За вдумчивым потреблением крепких напитков и прослушиванием любимого Жака Бреля мы весело проводили время, и вдруг Сережа решил, что нам непременно нужно прямо сейчас, на ночь глядя, поехать в Главморковку — ВЦ по учету плодов и овощей, где Оля и Сережина тогдашняя пассия — калужская девушка Глезер — работали операторами в машинном зале: таскали тяжеленные диски и запускали программули по поводу подсчета продукции какого-то пищевого министерства.

20

Захватили магнитофон, забежали за водкой и двинули в «Главморковку» к девушкам. На входе — этакая суровая ВОХРа: не пущает и от этого получает особо острое наслаждение, сродни половому. Но мы знали, как надо действовать, — девушки открыли нам окошко, и с крыши пристройки мы проникли в машинный зал.

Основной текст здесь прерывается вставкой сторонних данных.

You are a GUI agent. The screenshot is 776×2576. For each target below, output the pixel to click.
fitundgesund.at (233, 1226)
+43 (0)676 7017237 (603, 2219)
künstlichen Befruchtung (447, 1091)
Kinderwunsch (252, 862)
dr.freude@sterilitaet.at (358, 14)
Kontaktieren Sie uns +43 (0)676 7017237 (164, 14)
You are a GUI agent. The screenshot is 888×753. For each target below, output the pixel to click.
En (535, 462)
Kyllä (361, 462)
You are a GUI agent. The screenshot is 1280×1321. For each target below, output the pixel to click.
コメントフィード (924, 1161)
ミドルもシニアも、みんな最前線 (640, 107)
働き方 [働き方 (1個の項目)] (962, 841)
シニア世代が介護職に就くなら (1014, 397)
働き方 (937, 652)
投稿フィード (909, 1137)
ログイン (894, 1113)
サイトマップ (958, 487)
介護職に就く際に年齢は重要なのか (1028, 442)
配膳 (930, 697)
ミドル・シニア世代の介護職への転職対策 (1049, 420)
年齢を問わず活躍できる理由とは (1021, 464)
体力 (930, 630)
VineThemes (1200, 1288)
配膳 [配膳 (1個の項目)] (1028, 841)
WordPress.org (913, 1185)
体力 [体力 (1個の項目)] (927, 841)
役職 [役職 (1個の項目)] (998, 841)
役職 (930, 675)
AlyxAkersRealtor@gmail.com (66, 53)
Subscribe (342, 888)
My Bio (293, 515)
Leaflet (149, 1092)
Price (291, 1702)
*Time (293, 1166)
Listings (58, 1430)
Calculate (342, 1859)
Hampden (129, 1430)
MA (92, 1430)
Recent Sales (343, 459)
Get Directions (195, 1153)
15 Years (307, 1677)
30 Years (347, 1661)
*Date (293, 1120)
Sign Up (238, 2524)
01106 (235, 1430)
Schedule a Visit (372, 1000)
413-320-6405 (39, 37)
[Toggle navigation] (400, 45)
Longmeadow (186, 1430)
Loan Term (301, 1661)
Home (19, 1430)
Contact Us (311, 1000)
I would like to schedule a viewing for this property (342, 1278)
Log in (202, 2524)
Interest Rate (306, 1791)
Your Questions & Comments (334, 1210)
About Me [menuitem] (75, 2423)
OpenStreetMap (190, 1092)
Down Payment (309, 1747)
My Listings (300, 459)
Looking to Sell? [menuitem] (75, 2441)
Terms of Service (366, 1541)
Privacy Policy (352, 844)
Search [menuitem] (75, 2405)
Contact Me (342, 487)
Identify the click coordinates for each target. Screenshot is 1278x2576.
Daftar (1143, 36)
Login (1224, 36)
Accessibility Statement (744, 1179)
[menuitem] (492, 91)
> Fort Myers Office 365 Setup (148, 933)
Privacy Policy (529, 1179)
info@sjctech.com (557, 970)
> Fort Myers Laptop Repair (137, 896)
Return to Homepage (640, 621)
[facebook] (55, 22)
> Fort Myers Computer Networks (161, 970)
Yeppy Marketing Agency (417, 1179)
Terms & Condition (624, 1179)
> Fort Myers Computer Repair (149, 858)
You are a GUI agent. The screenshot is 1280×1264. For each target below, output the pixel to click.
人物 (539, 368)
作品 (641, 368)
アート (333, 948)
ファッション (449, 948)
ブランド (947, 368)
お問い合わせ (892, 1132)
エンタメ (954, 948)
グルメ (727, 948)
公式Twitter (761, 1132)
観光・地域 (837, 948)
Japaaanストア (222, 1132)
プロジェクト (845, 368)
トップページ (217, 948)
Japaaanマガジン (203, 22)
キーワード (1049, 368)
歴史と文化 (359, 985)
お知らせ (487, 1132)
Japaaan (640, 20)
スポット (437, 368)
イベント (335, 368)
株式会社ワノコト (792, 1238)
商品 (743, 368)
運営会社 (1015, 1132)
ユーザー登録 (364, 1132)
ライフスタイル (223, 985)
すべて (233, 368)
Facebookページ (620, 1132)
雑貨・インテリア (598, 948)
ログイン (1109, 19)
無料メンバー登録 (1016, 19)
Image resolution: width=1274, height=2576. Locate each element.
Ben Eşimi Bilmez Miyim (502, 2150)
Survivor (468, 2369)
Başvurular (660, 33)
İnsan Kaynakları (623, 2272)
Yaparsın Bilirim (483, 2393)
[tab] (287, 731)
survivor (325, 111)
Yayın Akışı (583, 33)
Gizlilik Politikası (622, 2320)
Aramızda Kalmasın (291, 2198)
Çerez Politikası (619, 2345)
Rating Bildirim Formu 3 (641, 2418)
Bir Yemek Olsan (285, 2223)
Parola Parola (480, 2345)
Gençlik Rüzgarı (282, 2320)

Ночью на ВЦ, кроме дежурных операторов, присутствовали разве что несколько полусумасшедших программеров, к тому же погруженных по самые уши в код.

Гудят вентиляторы, крутятся ленты — идет сеанс резервного копирования. Девушки ставят стомегабайтники на пеньки — поставит диск на пенек, съест пирожок, то бишь тяпнет с нами водочки. Завели мы музыку и стали отдыхать. Оля какая-то странно тихая, Глезер, наоборот, необыкновенно бойкая. Я немного потерял ориентацию в пространстве. Вероятно, близость любимой женщины несколько исказила метрику, приналег на напитки и нечаянно перебрал.

Утром пришли сотрудники. Оля сидит за столом и вяжет — петли считает. А на столе в позе покойника спит совершенно умиротворенный человек. Сережа и Глезер растворились в пространстве с первыми лучами восходящего солнца.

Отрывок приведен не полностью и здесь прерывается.